• **INFORMATION SUPPLIED**:
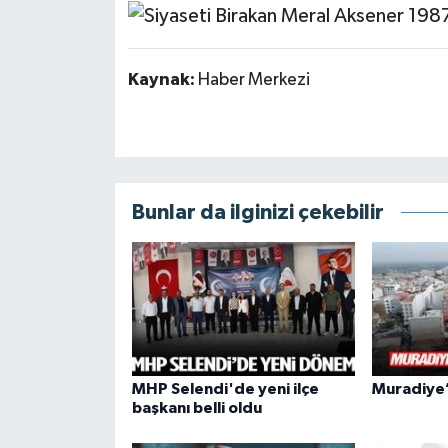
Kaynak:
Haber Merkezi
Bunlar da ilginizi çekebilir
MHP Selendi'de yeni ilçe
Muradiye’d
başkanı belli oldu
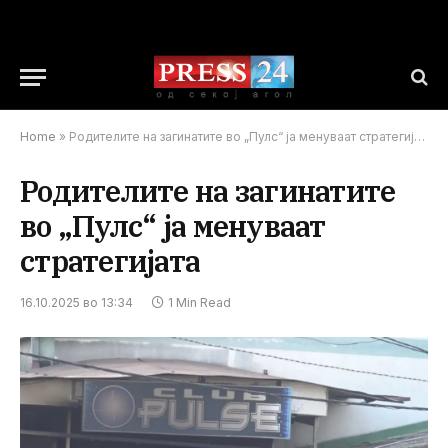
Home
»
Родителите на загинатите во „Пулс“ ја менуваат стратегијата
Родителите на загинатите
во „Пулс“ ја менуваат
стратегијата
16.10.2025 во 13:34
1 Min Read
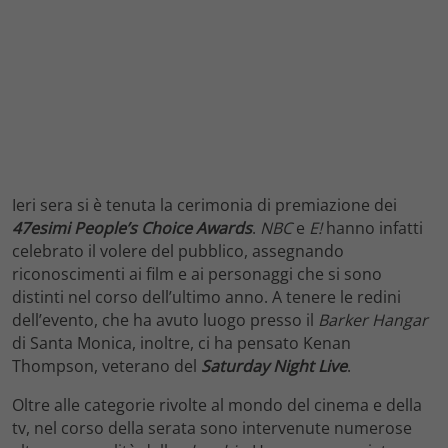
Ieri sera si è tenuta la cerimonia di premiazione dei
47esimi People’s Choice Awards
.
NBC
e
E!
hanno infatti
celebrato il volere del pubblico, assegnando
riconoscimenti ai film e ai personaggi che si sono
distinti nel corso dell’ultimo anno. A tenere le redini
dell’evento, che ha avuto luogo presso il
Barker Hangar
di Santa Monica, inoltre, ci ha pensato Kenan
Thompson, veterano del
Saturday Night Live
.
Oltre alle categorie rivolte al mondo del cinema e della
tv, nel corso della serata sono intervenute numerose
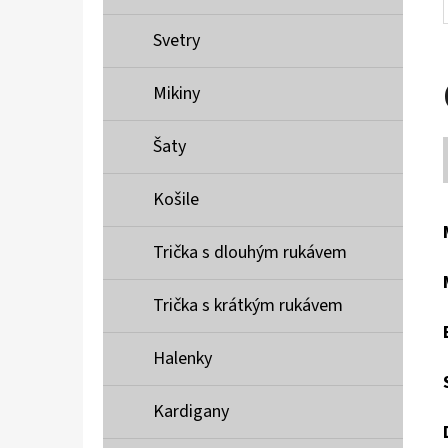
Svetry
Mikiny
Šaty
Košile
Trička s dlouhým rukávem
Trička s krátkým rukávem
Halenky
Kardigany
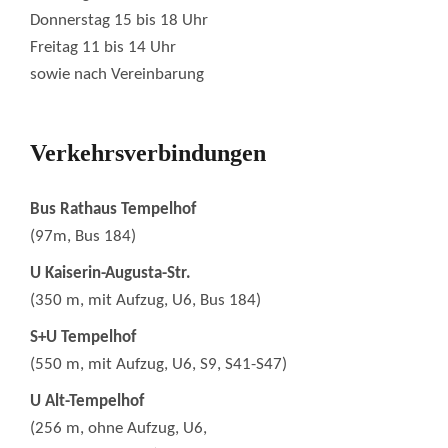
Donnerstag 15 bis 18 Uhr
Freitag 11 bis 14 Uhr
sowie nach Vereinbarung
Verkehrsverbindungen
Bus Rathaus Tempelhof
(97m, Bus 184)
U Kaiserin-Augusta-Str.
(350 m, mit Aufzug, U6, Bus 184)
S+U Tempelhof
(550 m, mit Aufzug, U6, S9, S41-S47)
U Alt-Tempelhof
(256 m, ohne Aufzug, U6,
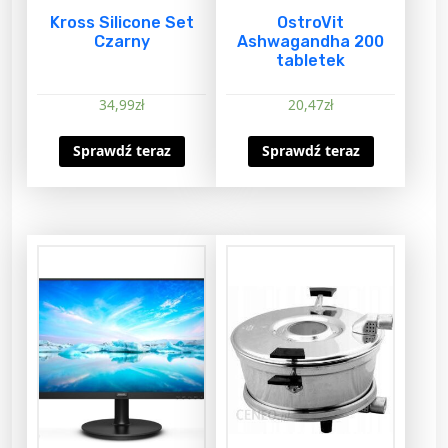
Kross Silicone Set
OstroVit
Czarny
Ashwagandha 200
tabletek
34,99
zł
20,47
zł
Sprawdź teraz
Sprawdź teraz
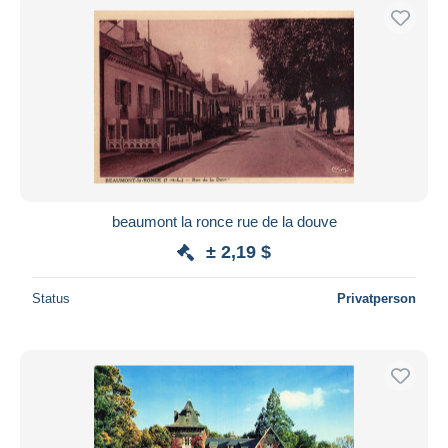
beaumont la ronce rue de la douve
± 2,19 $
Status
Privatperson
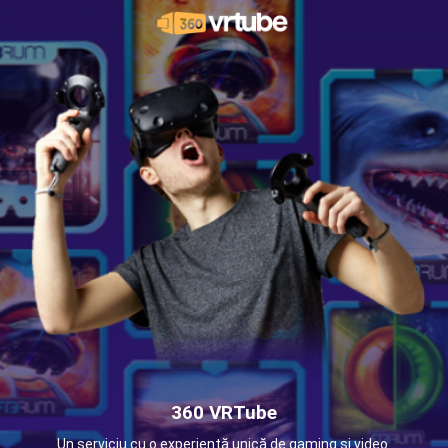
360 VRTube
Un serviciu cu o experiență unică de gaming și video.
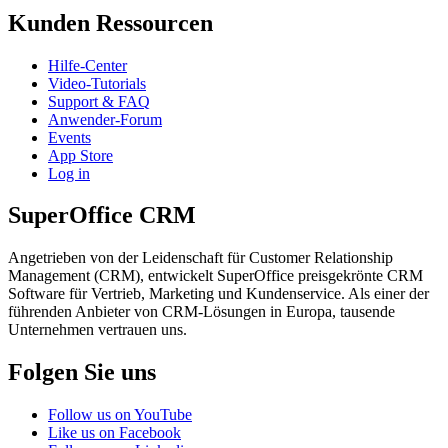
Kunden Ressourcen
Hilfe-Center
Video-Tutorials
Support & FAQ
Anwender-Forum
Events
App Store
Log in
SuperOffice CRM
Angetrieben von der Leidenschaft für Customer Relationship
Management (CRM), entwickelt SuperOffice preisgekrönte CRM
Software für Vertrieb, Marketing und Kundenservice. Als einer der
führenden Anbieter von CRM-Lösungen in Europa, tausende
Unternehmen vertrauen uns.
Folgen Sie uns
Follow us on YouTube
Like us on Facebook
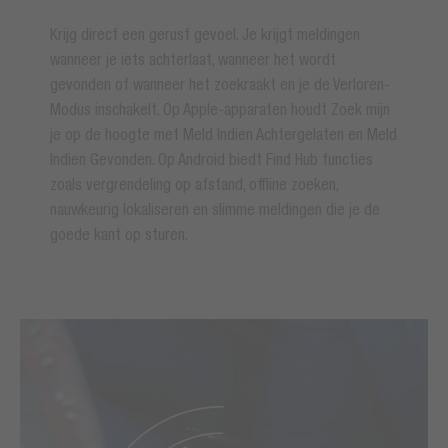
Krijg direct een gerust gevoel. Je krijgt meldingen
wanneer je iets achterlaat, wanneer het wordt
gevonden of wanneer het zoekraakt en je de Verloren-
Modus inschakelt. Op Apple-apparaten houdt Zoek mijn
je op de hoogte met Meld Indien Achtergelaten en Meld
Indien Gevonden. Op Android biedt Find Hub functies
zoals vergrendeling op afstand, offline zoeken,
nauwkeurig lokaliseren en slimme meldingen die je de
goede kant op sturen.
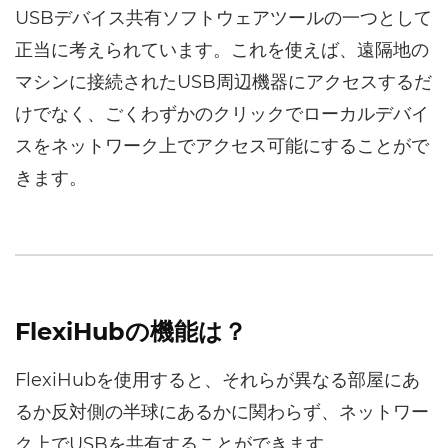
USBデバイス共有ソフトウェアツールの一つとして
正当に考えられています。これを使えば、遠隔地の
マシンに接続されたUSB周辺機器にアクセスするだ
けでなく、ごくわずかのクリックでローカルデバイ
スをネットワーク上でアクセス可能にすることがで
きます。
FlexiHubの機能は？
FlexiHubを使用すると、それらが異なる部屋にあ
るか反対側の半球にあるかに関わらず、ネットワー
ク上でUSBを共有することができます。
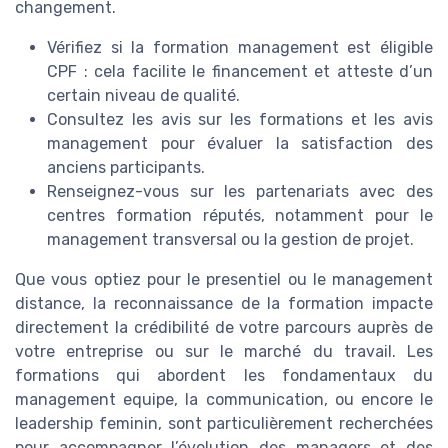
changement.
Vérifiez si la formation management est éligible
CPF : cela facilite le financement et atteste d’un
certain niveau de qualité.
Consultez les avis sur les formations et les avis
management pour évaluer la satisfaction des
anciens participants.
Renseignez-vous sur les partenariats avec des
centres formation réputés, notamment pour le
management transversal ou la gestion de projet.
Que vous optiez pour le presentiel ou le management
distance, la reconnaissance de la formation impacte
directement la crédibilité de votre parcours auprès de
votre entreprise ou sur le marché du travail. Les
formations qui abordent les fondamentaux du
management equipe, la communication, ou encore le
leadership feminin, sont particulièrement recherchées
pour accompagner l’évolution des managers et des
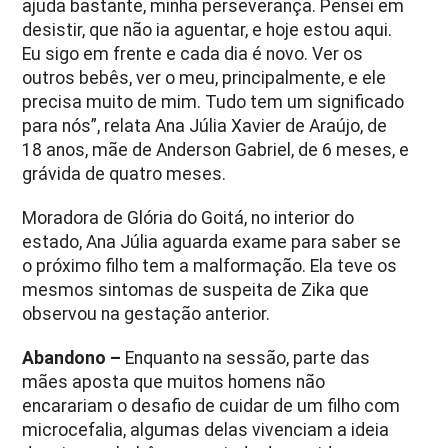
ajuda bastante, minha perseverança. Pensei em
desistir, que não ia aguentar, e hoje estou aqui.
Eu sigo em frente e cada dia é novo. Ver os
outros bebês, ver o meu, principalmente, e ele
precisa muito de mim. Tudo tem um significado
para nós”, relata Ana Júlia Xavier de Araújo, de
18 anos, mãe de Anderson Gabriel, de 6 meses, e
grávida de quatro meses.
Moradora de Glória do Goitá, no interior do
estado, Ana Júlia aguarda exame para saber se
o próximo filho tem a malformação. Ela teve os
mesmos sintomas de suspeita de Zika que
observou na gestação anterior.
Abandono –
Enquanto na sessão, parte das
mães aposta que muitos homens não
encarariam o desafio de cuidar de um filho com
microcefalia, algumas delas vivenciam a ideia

• **AIM OF THE EXERCISE**:
Give back, word for word, the lines of the records that run from the one holding "desistir, que não" to the very last.

• **RESULT OF THE TASK**:
desistir, que não ia aguentar, e hoje estou aqui.
Eu sigo em frente e cada dia é novo. Ver os
outros bebês, ver o meu, principalmente, e ele
precisa muito de mim. Tudo tem um significado
para nós”, relata Ana Júlia Xavier de Araújo, de
18 anos, mãe de Anderson Gabriel, de 6 meses, e
grávida de quatro meses.
Moradora de Glória do Goitá, no interior do
estado, Ana Júlia aguarda exame para saber se
o próximo filho tem a malformação. Ela teve os
mesmos sintomas de suspeita de Zika que
observou na gestação anterior.
Abandono –
Enquanto na sessão, parte das
mães aposta que muitos homens não
encarariam o desafio de cuidar de um filho com
microcefalia, algumas delas vivenciam a ideia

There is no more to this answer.